Búho es el nuevo montaje que Titzina presenta en el Teatro de La Abadía de Madrid. Una pieza de marcada poética visual que nos sumerge en un viaje onírico a través de la memoria y el olvido.
Diego Lorca y Pako Merino, los dos actores y dramaturgos detrás del proyecto Titzina, encontraron el germen de Búho tras visualizar un documental sobre el director de orquesta Clive Wearing, afectado por una amnesia severa que borra su memoria a corto plazo cada siete segundos. Esa imagen de la falta de recuerdos surgió en ellos con una forma física análoga a la oscuridad que reina en las cuevas y los espacios subterráneos. La combinación de estos dos elementos (memoria y oscuridad) embarcó a los Titzina en una investigación que se extendió durante dos años. En ese tiempo conocieron de primera mano las experiencias de los pacientes con amnesia tratados en el Institut Guttmann, recorrieron con los mossos de escuadra de la unidad del subsuelo las alcantarillas de Barcelona y se internaron en las cuevas cántabras para descubrir fascinantes pinturas rupestres.
Su investigación cristalizó en un texto pero sobre todo en un concepto. Así, el montaje que nos proponen trasciende su propio libreto. No creo que podamos aproximarnos a su obra con un rigor formalista. Búho es un viaje. Una experiencia teatral con una presentación confusa y onírica como son los destellos del recuerdo en el desierto del olvido. Una obra en la hay que sumergirse con libertad.
No obstante, no todo en Búho es concepto o disposición. Detrás de su magnética poética estética hay un hilo conductor y una historia. Ésta es la de Pablo, un antropólogo forense especializado en yacimientos paleolíticos, que resulta afectado por una amnesia severa tras sufrir un ictus y tiene que enfrentarse a un proceso imposible de recuperar su memoria.
La dramaturgia de Diego Lorca es interesante en lo formal. Sigue un relato discontinuo en el que se alternan las sesiones de Pablo con sus neurólogos con pasajes oníricos en los que nos adentramos en la memoria del paciente, siguiendo un hilo de Ariadna demasiado enmarañado para salir del laberinto de sus recuerdos. Sin embargo, es inevitable señalar que el gran acierto del montaje se encuentra en todo lo que no es el texto. La dramaturgia, aunque sólida y con diálogos bien construidos, se disuelve en la potencia estética y la belleza de los espacios que ambos actores construyen en escena.

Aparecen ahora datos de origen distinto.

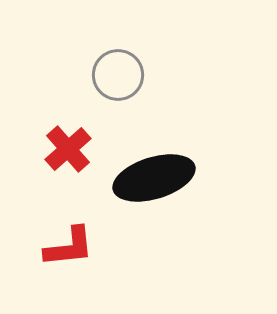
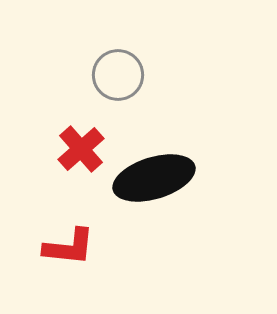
red cross: moved 13 px right
red L-shape: rotated 12 degrees clockwise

La pieza es además positivamente ambiciosa en su concepción. El viaje del protagonista en busca de su propia identidad se une a reflexiones en las que excavamos en nuestra memoria humana colectiva con un resultado magnético que deriva en potentes proyecciones en las que surgen pinturas rupestres y manos dibujadas. Igualmente hipnótica es la plasticidad de los movimientos que Lorca y Merino ejecutan en escena. Su lenguaje corporal se crece en la escenografía minimalista diseñada por Rocío Peña. Una propuesta de gran belleza que encuentra un eco especialmente inspirador en el espacio sonoro que firman Jonatan Bernabeu y Tomomi Kubo que compusieron las piezas musicales de Búho al mismo tiempo que la obra se escribía; tal como explicó Diego Lorca en el encuentro con el público tras la obra. Esta ambientación musical sirve además de apoyo interesantes proyecciones de Joan Rodón que se presentan como elementos que evolucionan apareciendo y evaporándose y dialogando con los actores, definiendo así ese espacio onírico que representa la memoria.
Vuelvo sobre mis palabras para definir Búho como una experiencia teatral. Es un viaje inmersivo en un laberinto de recuerdos. Somos testigos de un relato discontinuo que no hay que pretender entender en su totalidad. Como su protagonista, aprehendemos retazos que tienen parcialmente sentido pero se desvanecen rápidamente en un espacio impreciso, poético y de gran belleza.